Bring your engineering AI/ML skills to the next level where you will achieve state-of-the-art throughput for critical models using advanced techniques like model parallelism and distributed training. You will reduce inference time for new model architectures using optimizations like quantization and pruning. You will collaborate closely with Applied AI engineering to optimize the internal inference stack, leveraging technologies like TensorRT, ONNX, etc. In this role you will assist with interviewing top tier talent as well as acting as a mentor to AI systems Engineers, while fostering a culture of continuous learning and innovation. You will coordinate the inference needs of JPMorgan Chase’s research teams, ensuring alignment with business goals.
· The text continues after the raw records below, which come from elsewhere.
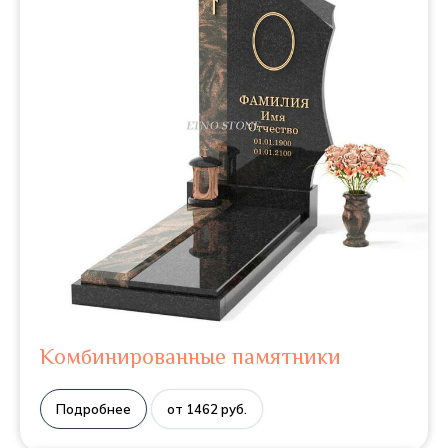
Комбинированные памятники
Подробнее
от 1462 руб.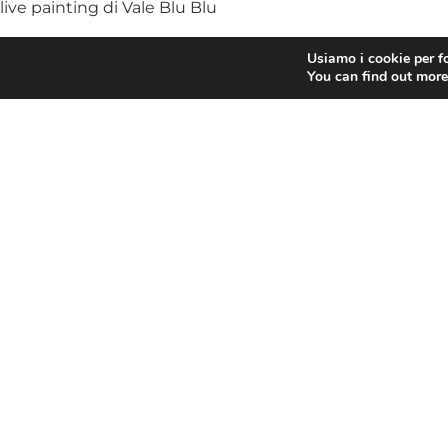
live painting di Vale Blu Blu
Mercoledì 5 luglio, piazza Luccoli (La Cantina Clandesti
Usiamo i cookie per fo
Magioncalda Trio
You can find out more
esibizione di flair acrobatico di Luca Parcelli (Fiepet Lab)
Giovedì 6 luglio, piazza degli Embriaci (Lo Speziale)
Travelogue
Venerdì 7 luglio, piazza delle Vigne (Botteghino delle Vig
Paganetto Trio
live painting di Marco De Paz e Chiara Biasotti
Sabato 8 luglio, piazza Renato Negri (La forchetta curios
Pozza-Gurrisi
live painting di Viviana Giovannini
Domenica 9 luglio, piazza dei Giustiniani (Kowalski e Il Gri
Casati Quintet
live painting di Davide Di Donna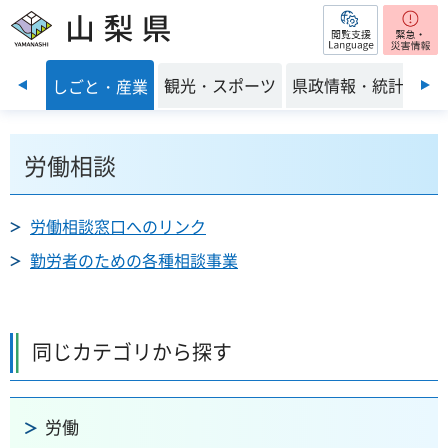
閲覧支援
山梨県
前のスライドを表示
・環境
観光・スポーツ
県政情報・統計
しごと・産業
労働相談
労働相談窓口へのリンク
勤労者のための各種相談事業
同じカテゴリから探す
労働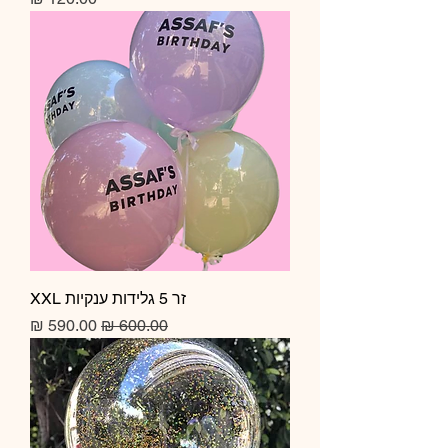
זר 5 גלידות ענקיות XXL
מחיר רגיל
מחיר מבצע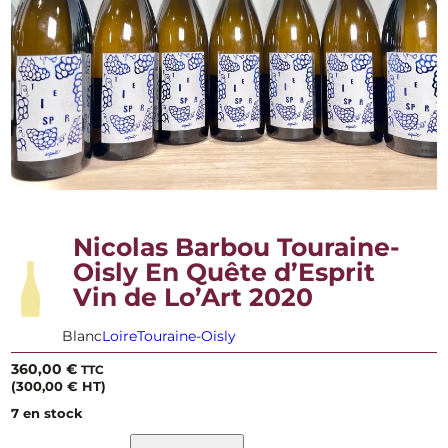
Nicolas Barbou Touraine-
Oisly En Quête d’Esprit
Vin de Lo’Art 2020
Blanc
Loire
Touraine-Oisly
360,00
€
TTC
(
300,00
€
HT)
7 en stock
q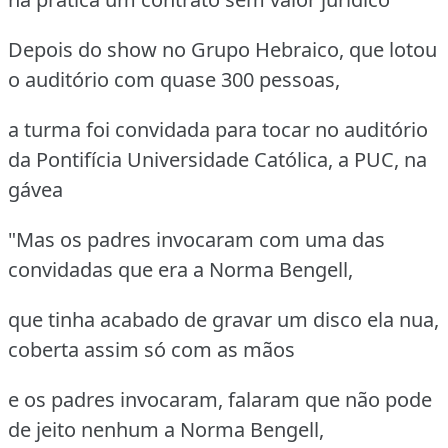
Depois do show no Grupo Hebraico, que lotou
o auditório com quase 300 pessoas,
a turma foi convidada para tocar no auditório
da Pontifícia Universidade Católica, a PUC, na
gávea
"Mas os padres invocaram com uma das
convidadas que era a Norma Bengell,
que tinha acabado de gravar um disco ela nua,
coberta assim só com as mãos
e os padres invocaram, falaram que não pode
de jeito nenhum a Norma Bengell,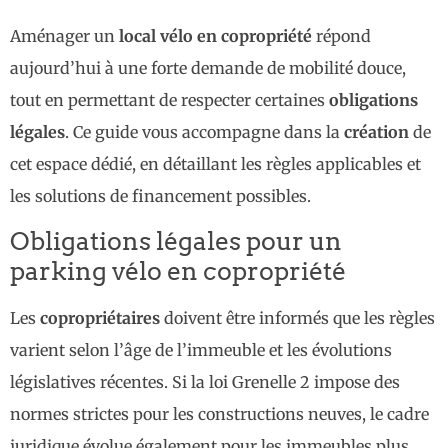
Aménager un
local vélo en copropriété
répond
aujourd’hui à une forte demande de mobilité douce,
tout en permettant de respecter certaines
obligations
légales
. Ce guide vous accompagne dans la
création
de
cet espace dédié, en détaillant les règles applicables et
les solutions de financement possibles.
Obligations légales pour un
parking vélo en copropriété
Les
copropriétaires
doivent être informés que les règles
varient selon l’âge de l’immeuble et les évolutions
législatives récentes. Si la loi Grenelle 2 impose des
normes strictes pour les constructions neuves, le cadre
juridique évolue également pour les immeubles plus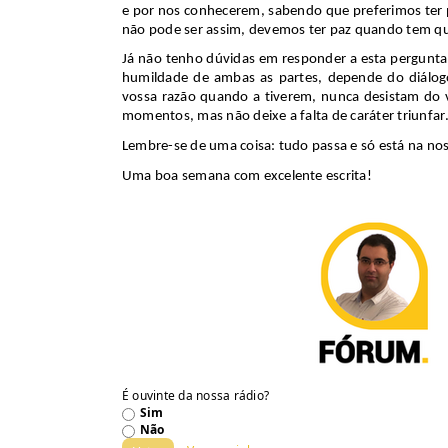
e por nos conhecerem, sabendo que preferimos ter p
não pode ser assim, devemos ter paz quando tem
q
Já não tenho dúvidas em responder a esta pergunt
humildade de ambas as partes, depende do diálo
vossa razão quando a tiverem, nunca desistam do v
momentos, mas não deixe a falta de
caráter
triunfar
Lembre-se de uma coisa: tudo passa e só está na n
Uma boa semana com excelente escrita!
É ouvinte da nossa rádio?
Sim
Não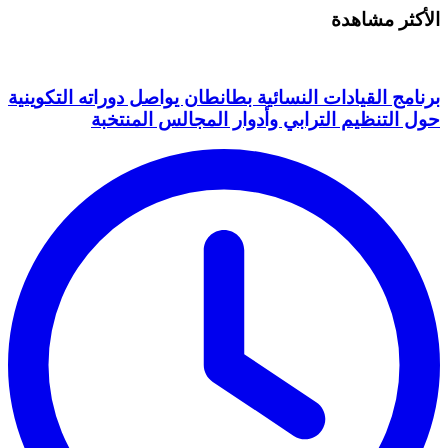
الأكثر مشاهدة
برنامج القيادات النسائية بطانطان يواصل دوراته التكوينية
حول التنظيم الترابي وأدوار المجالس المنتخبة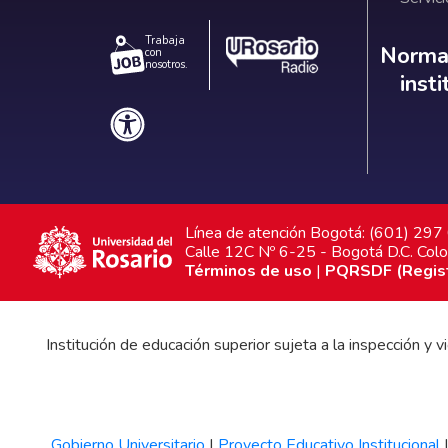
Trabaja
Norm
Normat
con
nosotros.
inst
Línea de atención Bogotá: (601) 29
Calle 12C Nº 6-25 - Bogotá D.C. Col
Términos de uso
|
PQRSDF (Registr
Institución de educación superior sujeta a la inspección y
Gobierno Universitario
|
Proyecto Educativo Institucional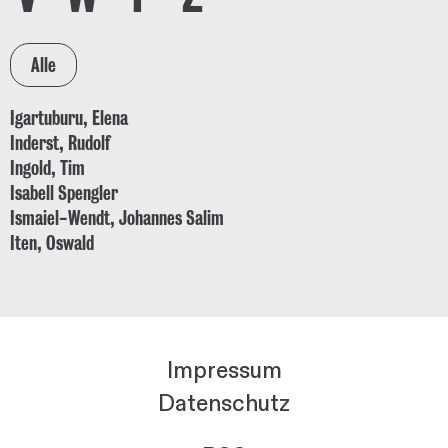
Igartuburu, Elena
Inderst, Rudolf
Ingold, Tim
Isabell Spengler
Ismaiel-Wendt, Johannes Salim
Iten, Oswald
Impressum
Datenschutz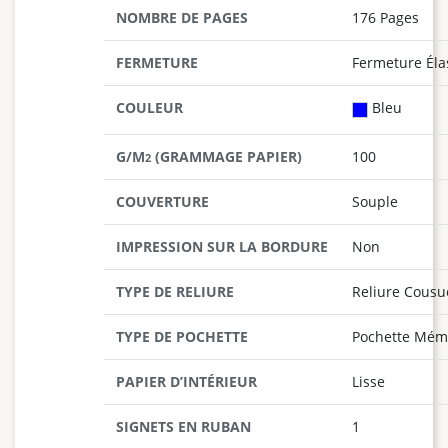
NOMBRE DE PAGES
176 Pages
FERMETURE
Fermeture Éla
COULEUR
Bleu
G/M
(GRAMMAGE PAPIER)
100
2
COUVERTURE
Souple
IMPRESSION SUR LA BORDURE
Non
TYPE DE RELIURE
Reliure Cousu
TYPE DE POCHETTE
Pochette Mém
PAPIER D’INTÉRIEUR
Lisse
SIGNETS EN RUBAN
1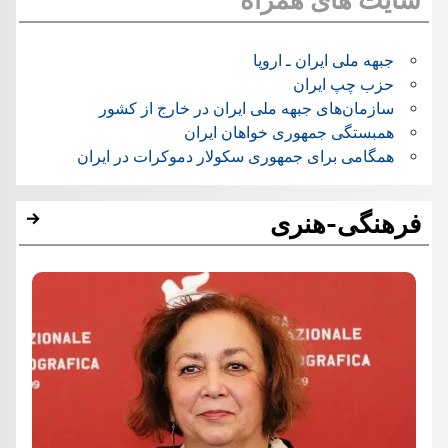
سایت های همراه
جبهه ملی ایران ـ اروپا
حزب چپ ایران
سازمان‌های جبهه ملی ایران در خارج از کشور
همبستگی جمهوری خواهان ایران
همگامی برای جمهوری سکولار دموکرات در ایران
فرهنگی-هنری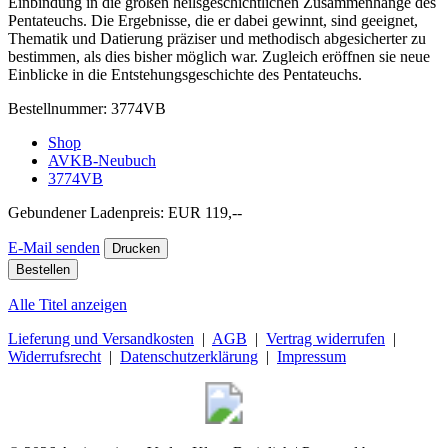
Einbindung in die großen heilsgeschichtlichen Zusammenhänge des
Pentateuchs. Die Ergebnisse, die er dabei gewinnt, sind geeignet,
Thematik und Datierung präziser und methodisch abgesicherter zu
bestimmen, als dies bisher möglich war. Zugleich eröffnen sie neue
Einblicke in die Entstehungsgeschichte des Pentateuchs.
Bestellnummer:
3774VB
Shop
AVKB-Neubuch
3774VB
Gebundener Ladenpreis:
EUR 119,--
E-Mail senden
Alle Titel anzeigen
Lieferung und Versandkosten
|
AGB
|
Vertrag widerrufen
|
Widerrufsrecht
|
Datenschutzerklärung
|
Impressum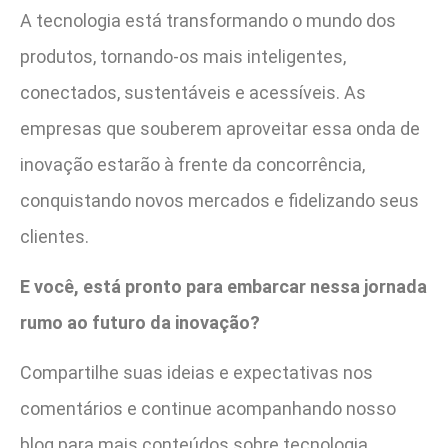
A tecnologia está transformando o mundo dos
produtos, tornando-os mais inteligentes,
conectados, sustentáveis e acessíveis. As
empresas que souberem aproveitar essa onda de
inovação estarão à frente da concorrência,
conquistando novos mercados e fidelizando seus
clientes.
E você, está pronto para embarcar nessa jornada
rumo ao futuro da inovação?
Compartilhe suas ideias e expectativas nos
comentários e continue acompanhando nosso
blog para mais conteúdos sobre tecnologia,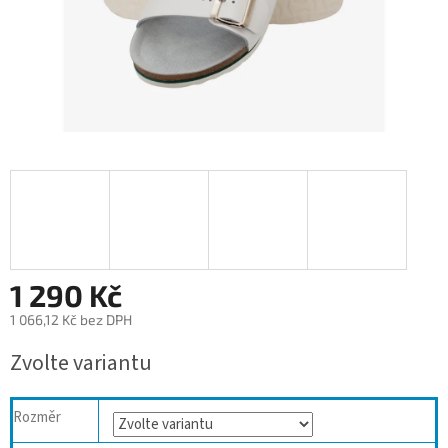
1 290 Kč
1 066,12 Kč bez DPH
Měrná
Zvolte variantu
cena:
Rozměr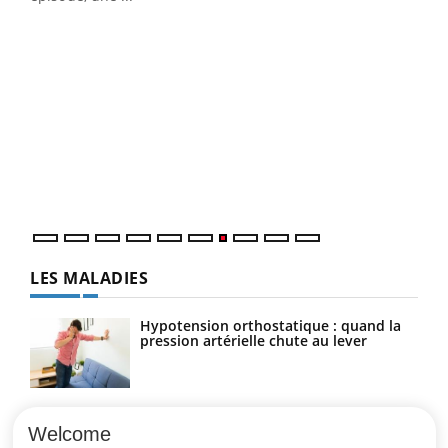
Qua
You
"Les
trav
DRH 
LES MALADIES
Hypotension orthostatique : quand la
pression artérielle chute au lever
Drépanocytose : une déformation des
globules rouges aux conséquences
Welcome
graves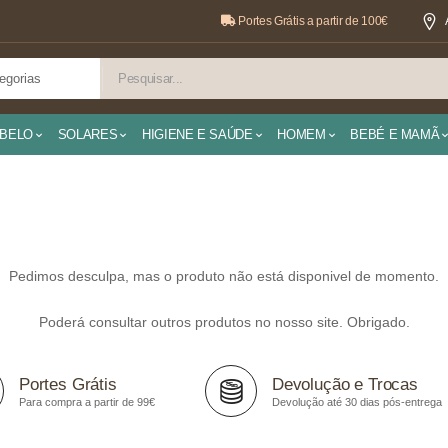
Portes Grátis a partir de 100€
BELO
SOLARES
HIGIENE E SAÚDE
HOMEM
BEBÉ E MAMÃ
Pedimos desculpa, mas o produto não está disponivel de momento.
Poderá consultar outros produtos no nosso site. Obrigado.
Portes Grátis
Devolução e Trocas
Para compra a partir de 99€
Devolução até 30 dias pós-entrega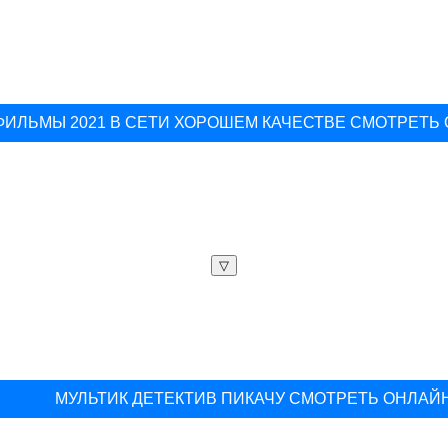
ФИЛЬМЫ 2021 В СЕТИ ХОРОШЕМ КАЧЕСТВЕ СМОТРЕТЬ
▽
МУЛЬТИК ДЕТЕКТИВ ПИКАЧУ СМОТРЕТЬ ОНЛАЙ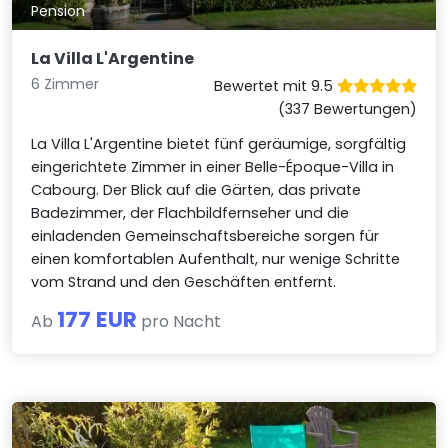
Pension
La Villa L'Argentine
6 Zimmer
Bewertet mit 9.5
(337 Bewertungen)
La Villa L'Argentine bietet fünf geräumige, sorgfältig
eingerichtete Zimmer in einer Belle-Époque-Villa in
Cabourg. Der Blick auf die Gärten, das private
Badezimmer, der Flachbildfernseher und die
einladenden Gemeinschaftsbereiche sorgen für
einen komfortablen Aufenthalt, nur wenige Schritte
vom Strand und den Geschäften entfernt.
177 EUR
Ab
pro Nacht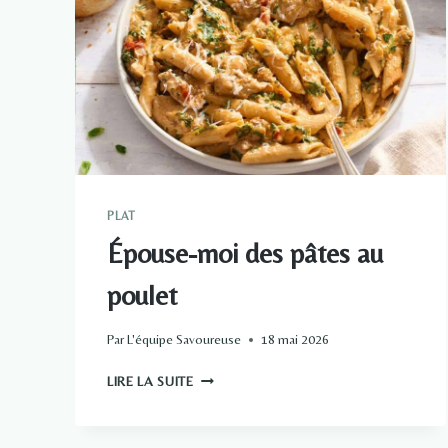
PLAT
Épouse-moi des pâtes au
poulet
Par
L'équipe Savoureuse
18 mai 2026
ÉPOUSE-
LIRE LA SUITE
MOI
DES
PÂTES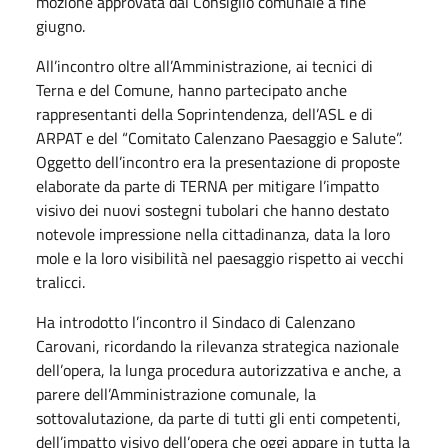
mozione approvata dal Consiglio comunale a fine
giugno.
All’incontro oltre all’Amministrazione, ai tecnici di
Terna e del Comune, hanno partecipato anche
rappresentanti della Soprintendenza, dell’ASL e di
ARPAT e del “Comitato Calenzano Paesaggio e Salute”.
Oggetto dell’incontro era la presentazione di proposte
elaborate da parte di TERNA per mitigare l’impatto
visivo dei nuovi sostegni tubolari che hanno destato
notevole impressione nella cittadinanza, data la loro
mole e la loro visibilità nel paesaggio rispetto ai vecchi
tralicci.
Ha introdotto l’incontro il Sindaco di Calenzano
Carovani, ricordando la rilevanza strategica nazionale
dell’opera, la lunga procedura autorizzativa e anche, a
parere dell’Amministrazione comunale, la
sottovalutazione, da parte di tutti gli enti competenti,
dell’impatto visivo dell’opera che
oggi
appare in tutta la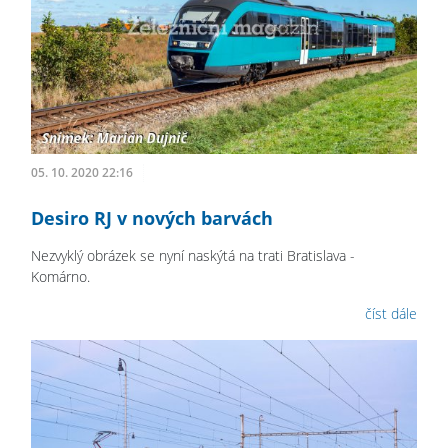
05. 10. 2020 22:16
Desiro RJ v nových barvách
Nezvyklý obrázek se nyní naskýtá na trati Bratislava -
Komárno.
číst dále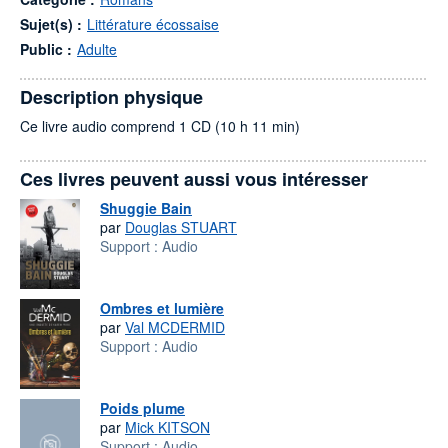
Sujet(s) :
Littérature écossaise
Public :
Adulte
Description physique
Ce livre audio comprend 1 CD (10 h 11 min)
Ces livres peuvent aussi vous intéresser
Shuggie Bain
par
Douglas STUART
Support :
Audio
Ombres et lumière
par
Val MCDERMID
Support :
Audio
Poids plume
par
Mick KITSON
Support :
Audio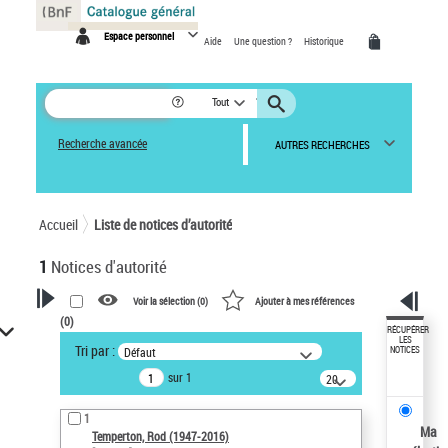
Panneau de gestion des cookies
Espace personnel
Aide
Une question ?
Historique
Tout
Recherche avancée
AUTRES RECHERCHES
Accueil
Liste de notices d’autorité
1
Notices d'autorité
Voir la sélection (
0
)
Ajouter à mes références
(
0
)
VOTRE RECHERCHE
RÉCUPÉRER
LES
Tri par :
Défaut
NOTICES
Recherche avancée dans les
sur 1
notices d’autorité
20
résultats/page
Œuvres liées à l'auteur :
1
Temperton, Rod (1947-2016)
Ma
Temperton, Rod (1947-2016)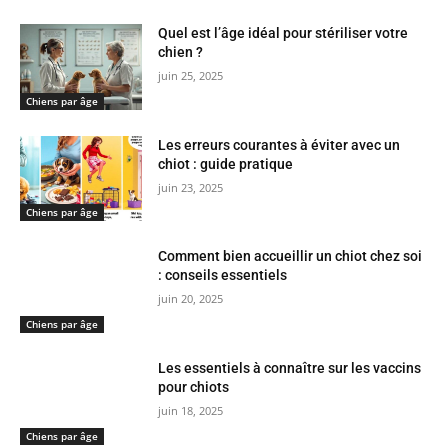
Quel est l’âge idéal pour stériliser votre
chien ?
juin 25, 2025
Chiens par âge
Les erreurs courantes à éviter avec un
chiot : guide pratique
juin 23, 2025
Chiens par âge
Comment bien accueillir un chiot chez soi
: conseils essentiels
juin 20, 2025
Chiens par âge
Les essentiels à connaître sur les vaccins
pour chiots
juin 18, 2025
Chiens par âge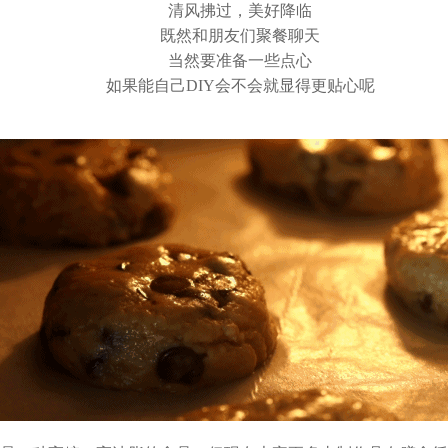
清风拂过，美好降临
既然和朋友们聚餐聊天
当然要准备一些点心
如果能自己DIY会不会就显得更贴心呢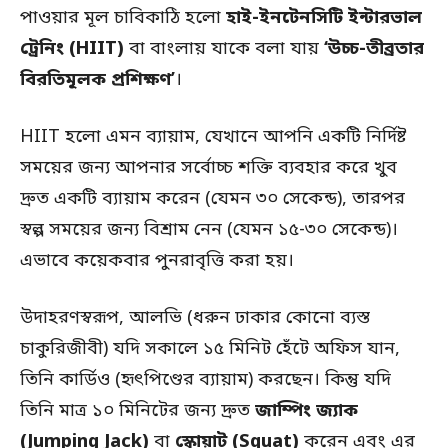
পাওয়ার মূল চাবিকাঠি হলো
হাই-ইনটেনসিটি ইন্টারভাল
ট্রেনিং (HIIT)
বা বাংলায় যাকে বলা যায়
‘উচ্চ-তীব্রতার
বিরতিমূলক প্রশিক্ষণ’
।
HIIT হলো এমন ব্যায়াম, যেখানে আপনি একটি নির্দিষ্ট
সময়ের জন্য আপনার সর্বোচ্চ শক্তি ব্যবহার করে খুব
দ্রুত একটি ব্যায়াম করেন (যেমন ৩০ সেকেন্ড), তারপর
স্বল্প সময়ের জন্য বিশ্রাম নেন (যেমন ১৫-৩০ সেকেন্ড)।
এভাবে কয়েকবার পুনরাবৃত্তি করা হয়।
উদাহরণস্বরূপ, আলভি (ধরুন ঢাকার কোনো ব্যস্ত
চাকুরিজীবী) যদি সকালে ১৫ মিনিট হেঁটে অফিস যান,
তিনি কার্ডিও (হৃৎপিণ্ডের ব্যায়াম) করছেন। কিন্তু যদি
তিনি মাত্র ১০ মিনিটের জন্য দ্রুত
জাম্পিং জ্যাক
(Jumping Jack)
বা
স্কোয়াট (Squat)
করেন এবং এর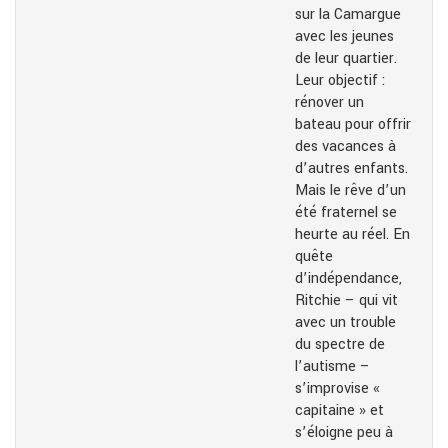
sur la Camargue
avec les jeunes
de leur quartier.
Leur objectif :
rénover un
bateau pour offrir
des vacances à
d’autres enfants.
Mais le rêve d’un
été fraternel se
heurte au réel. En
quête
d’indépendance,
Ritchie – qui vit
avec un trouble
du spectre de
l’autisme –
s’improvise «
capitaine » et
s’éloigne peu à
As a Senior Lead Software - Machine Learning Engineer at JPMorgan Chase within the Corporate Sector, specifically the AIML Technology division, you will play a crucial role in an agile team. Your responsibilities will include enhancing, developing, and delivering a company-wide AI/ML/Data Platform in a secure, stable, and scalable manner. As a technical contributor, your duties will encompass the architecture, design, and construction of AI/ML related capabilities using cloud technology. You will have the opportunity to work with both traditional AI/ML and Generative AI.
Job responsibilities
- Architects and implements distributed ML infrastructure, including inference, training, scheduling, orchestration, and storage.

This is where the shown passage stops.